Archive for June, 2009

Substantial Similarity Test Under Copyright Law

            When asked by a potential client from Fort Lauderdale, Florida, whether a person who does not pass the substantial similarity test under copyright law is in violation of that law, I explain that while generally that might be the case, one must first determine the elements of a cause of action for copyright infringement under Florida law.  In Florida, to bring a case for copyright infringement, a person must allege and prove (1) his/her ownership of a valid copyright and (2) the copying of the protected elements of the original work.  Benson v. Coca-Cola Co., 795 F.2d 973, 974 (11th Cir. 1986).  Ownership (the first element) is normally a non-issue since this can easily be proven by presentment of a copyright registration certificate.  Original Appalachian Artworks, Inc. v. Toy Loft, 684 F.2d 821, 826 (11th Cir. 1982).  The difficulty then becomes the infringement component, or the “copying” of the work (the second element). 

Generally, “copying” in an infringement action may be proven by direct or indirect evidence.  Direct evidence is evidence that shows that all or part of a protected work was actually copied; however, this type of evidence is rarely available.  Therefore, most cases are decided on the question of whether (1) the alleged infringer had access to the work in question, and (2) whether the two “works” are substantially similar.  Donald Frederick Evans & Assocs., Inc. v. Continental Homes, Inc., 785 F.2d 897, 904 (11th Cir. 1986).

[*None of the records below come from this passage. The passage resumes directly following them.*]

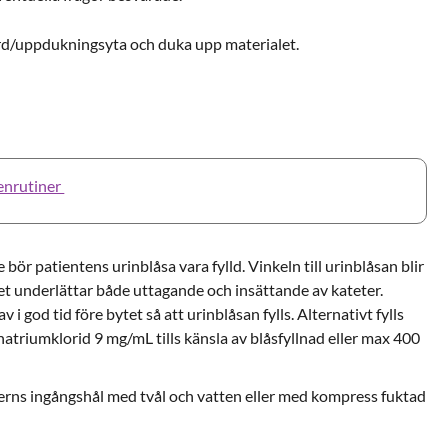
rd/uppdukningsyta och duka upp materialet.
enrutiner
 bör patientens urinblåsa vara fylld. Vinkeln till urinblåsan blir
lket underlättar både uttagande och insättande av kateter.
 i god tid före bytet så att urinblåsan fylls. Alternativt fylls
natriumklorid 9 mg/mL tills känsla av blåsfyllnad eller max 400
terns ingångshål med tvål och vatten eller med kompress fuktad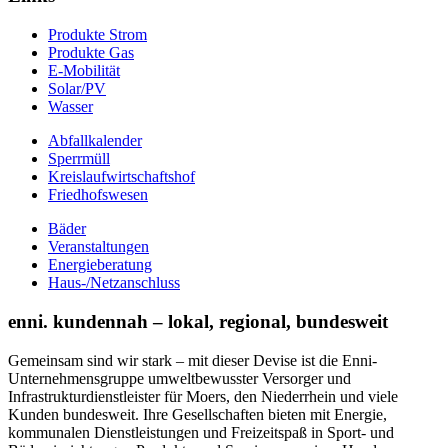
Produkte Strom
Produkte Gas
E-Mobilität
Solar/PV
Wasser
Abfallkalender
Sperrmüll
Kreislaufwirtschaftshof
Friedhofswesen
Bäder
Veranstaltungen
Energieberatung
Haus-/Netzanschluss
enni. kundennah – lokal, regional, bundesweit
Gemeinsam sind wir stark – mit dieser Devise ist die Enni-
Unternehmensgruppe umweltbewusster Versorger und
Infrastrukturdienstleister für Moers, den Niederrhein und viele
Kunden bundesweit. Ihre Gesellschaften bieten mit Energie,
kommunalen Dienstleistungen und Freizeitspaß in Sport- und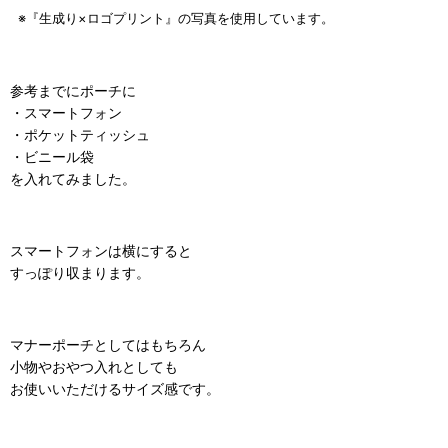
※『生成り×ロゴプリント』の写真を使用しています。
参考までにポーチに
・スマートフォン
・ポケットティッシュ
・ビニール袋
を入れてみました。
スマートフォンは横にすると
すっぽり収まります。
マナーポーチとしてはもちろん
小物やおやつ入れとしても
お使いいただけるサイズ感です。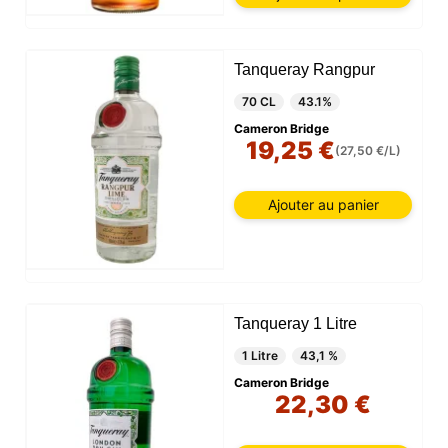
Tanqueray Rangpur
70 CL
43.1%
Cameron Bridge
19,25 €
(27,50 €/L)
Ajouter au panier
Tanqueray 1 Litre
1 Litre
43,1 %
Cameron Bridge
22,30 €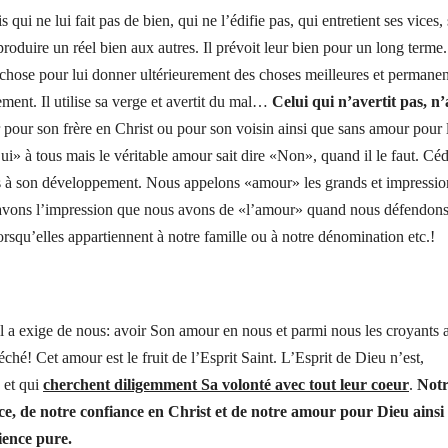
i ne lui fait pas de bien, qui ne l’édifie pas, qui entretient ses vices, 
roduire un réel bien aux autres. Il prévoit leur bien pour un long terme
hose pour lui donner ultérieurement des choses meilleures et permanent
ement. Il utilise sa verge et avertit du mal…
Celui qui n’avertit pas, n
pour son frère en Christ ou pour son voisin ainsi que sans amour pour 
ui» à tous mais le véritable amour sait dire «Non», quand il le faut. Céd
e pas à son développement. Nous appelons «amour» les grands et impressi
ous avons l’impression que nous avons de «l’amour» quand nous défendon
lorsqu’elles appartiennent à notre famille ou à notre dénomination etc.!
il a exige de nous: avoir Son amour en nous et parmi nous les croyants 
é! Cet amour est le fruit de l’Esprit Saint. L’Esprit de Dieu n’est,
 et qui
cherchent diligemment Sa volonté avec tout leur coeur
.
Not
ce, de notre confiance en Christ et de notre amour pour Dieu ainsi
ience pure.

As to the first issue, courts have found the “access” requirement satisfied where the alleged infringer has had the opportunity to view the copyrighted work.  Evans v. Wallace Berrie & Co., Inc., 681 F.Supp. 813, 816 (S.D.Fla. 1988).

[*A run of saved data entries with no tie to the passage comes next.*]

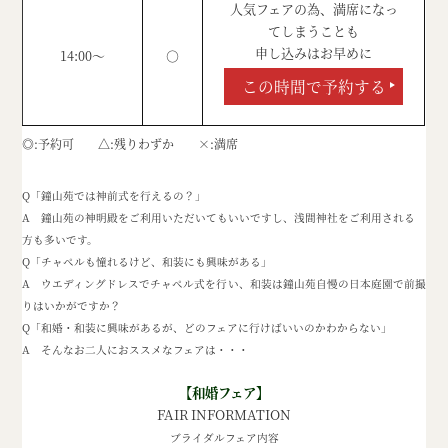
人気フェアの為、満席になっ
てしまうことも
申し込みはお早めに
14:00～
○
この時間で予約する
◎
予約可
△
残りわずか
×
満席
Q「鐘山苑では神前式を行えるの？」
A 鐘山苑の神明殿をご利用いただいてもいいですし、浅間神社をご利用される
方も多いです。
Q「チャペルも憧れるけど、和装にも興味がある」
A ウエディングドレスでチャペル式を行い、和装は鐘山苑自慢の日本庭園で前撮
りはいかがですか？
Q「和婚・和装に興味があるが、どのフェアに行けばいいのかわからない」
A そんなお二人におススメなフェアは・・・
【和婚フェア】
FAIR INFORMATION
ブライダルフェア内容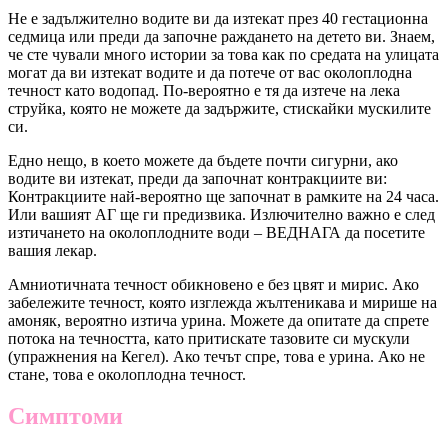
Не е задължително водите ви да изтекат през 40 гестационна
седмица или преди да започне раждането на детето ви. Знаем,
че сте чували много истории за това как по средата на улицата
могат да ви изтекат водите и да потече от вас околоплодна
течност като водопад. По-вероятно е тя да изтече на лека
струйка, която не можете да задържите, стискайки мускилите
си.
Едно нещо, в което можете да бъдете почти сигурни, ако
водите ви изтекат, преди да започнат контракциите ви:
Контракциите най-вероятно ще започнат в рамките на 24 часа.
Или вашият АГ ще ги предизвика. Излючително важно е след
изтичането на околоплодните води – ВЕДНАГА да посетите
вашия лекар.
Амниотичната течност обикновено е без цвят и мирис. Ако
забележите течност, която изглежда жълтеникава и мирише на
амоняк, вероятно изтича урина. Можете да опитате да спрете
потока на течността, като притискате тазовите си мускули
(упражнения на Кегел). Ако течът спре, това е урина. Ако не
стане, това е околоплодна течност.
Симптоми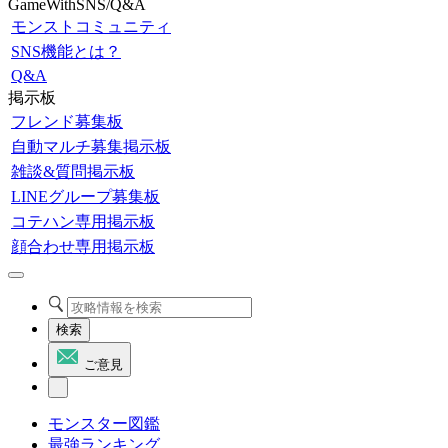
GameWithSNS/Q&A
モンストコミュニティ
SNS機能とは？
Q&A
掲示板
フレンド募集板
自動マルチ募集掲示板
雑談&質問掲示板
LINEグループ募集板
コテハン専用掲示板
顔合わせ専用掲示板
検索
ご意見
モンスター図鑑
最強ランキング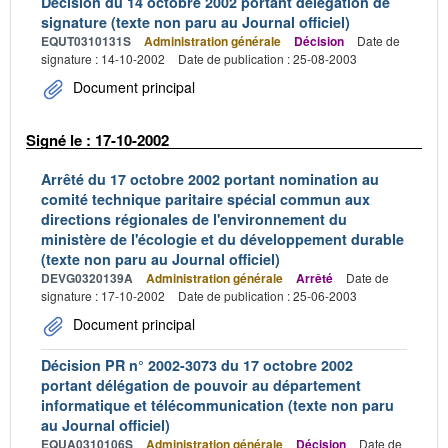
Décision du 14 octobre 2002 portant délégation de
signature (texte non paru au Journal officiel)
EQUT0310131S
Administration générale
Décision
Date de
signature : 14-10-2002
Date de publication : 25-08-2003
Document principal
Signé le : 17-10-2002
Arrêté du 17 octobre 2002 portant nomination au
comité technique paritaire spécial commun aux
directions régionales de l'environnement du
ministère de l'écologie et du développement durable
(texte non paru au Journal officiel)
DEVG0320139A
Administration générale
Arrêté
Date de
signature : 17-10-2002
Date de publication : 25-06-2003
Document principal
Décision PR n° 2002-3073 du 17 octobre 2002
portant délégation de pouvoir au département
informatique et télécommunication (texte non paru
au Journal officiel)
EQUA0310106S
Administration générale
Décision
Date de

Then, after establishing access, a court will turn to whether the two works are substantially similar.  At a minimum, to show substantial similarity, a person must establish that “an average lay observer” would recognize the alleged copy as having been appropriated from the copyrighted work.  Original Appalachian Artworks, Inc. v. Toy Loft, Inc., 684 F.2d 821, 829 (11th Cir. 1982).  “An ‘average lay observer’ presumably is an individual who, without any vested interest in the governing issue, is sufficiently informed and alert to identify precisely the differences in competing designs, yet sufficiently informed and independent to fairly identify and assess the similarities; that is, at a minimum neither an engaged expert nor an oblivious passerby.”  Lifetime Homes, Inc. v. Walker Homes, Inc., 485 F.Supp.2d 1314, 1321 (M.D.Fla. 2007).  In evaluating the question of substantial similarity, the court considers both the similarities and dissimilarities between the designs.  Howard v. Sterchi, 974 F.2d 1272, 1274-75 (11th Cir. 1992). The differences between two seemingly similar designs may negate infringement where the differences so outweigh the similarities that the similarities can only be deemed inconsequential within the total context of the copyrighted work.  Lifetime Homes, Inc., 485 F.Supp. at 1321.   

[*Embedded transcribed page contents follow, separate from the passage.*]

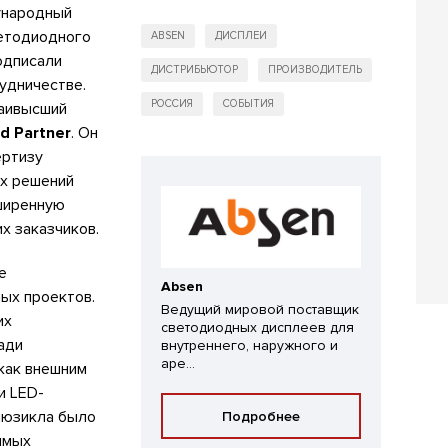
ународный
ветодиодного
ABSEN
ДИСПЛЕИ
дписали
ДИСТРИБЬЮТОР
ПРОИЗВОДИТЕЛЬ
удничестве.
РОССИЯ
СОБЫТИЯ
аивысший
d Partner
. Он
ертизу
ых решений
ширенную
х заказчиков.
е
Absen
ых проектов.
Ведущий мировой поставщик
их
светодиодных дисплеев для
ади
внутреннего, наружного и
аре...
как внешним
и LED-
мюзикла было
Подробнее
имых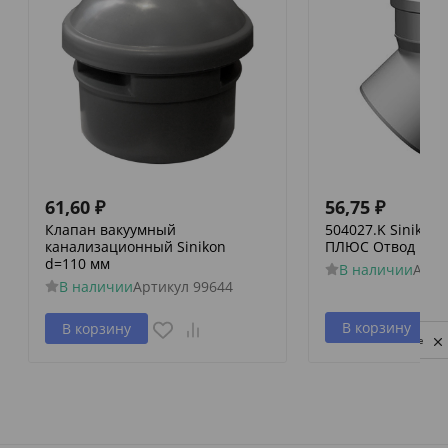
61,60
₽
56,75
₽
Клапан вакуумный
504027.K Siniko
канализационный Sinikon
ПЛЮС Отвод D 050
d=110 мм
В наличии
Арти
В наличии
Артикул
99644
В корзину
В корзину
Privacy notice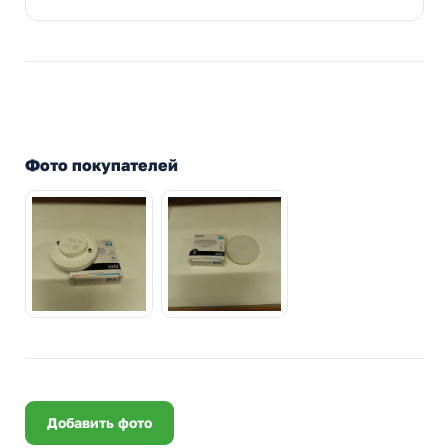
Фото покупателей
Добавить фото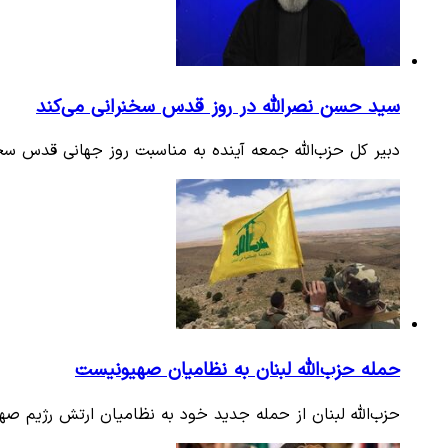
سید حسن نصرالله در روز قدس سخنرانی می‌کند
دبیر کل حزب‌الله جمعه آینده به مناسبت روز جهانی قدس سخ
حمله حزب‌الله لبنان به نظامیان صهیونیست
حزب‌الله لبنان از حمله جدید خود به نظامیان ارتش رژیم ص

Thus, to those interested on the subject in Fort Lauderdale or anywhere else in Florida, not passing the “substantial similarity” test does not automatically make a person an infringer of copyrights.  Each case must be examined element by element to see if in fact there has occurred a copyright violation.

R. Martin Saenz, Esq. (Partner at The Saenz Law Firm, P.A.)

Parisa Rassoul (Juris Doctor Candidate at the University of Miami and summer intern at The Saenz Law Firm, P.A.)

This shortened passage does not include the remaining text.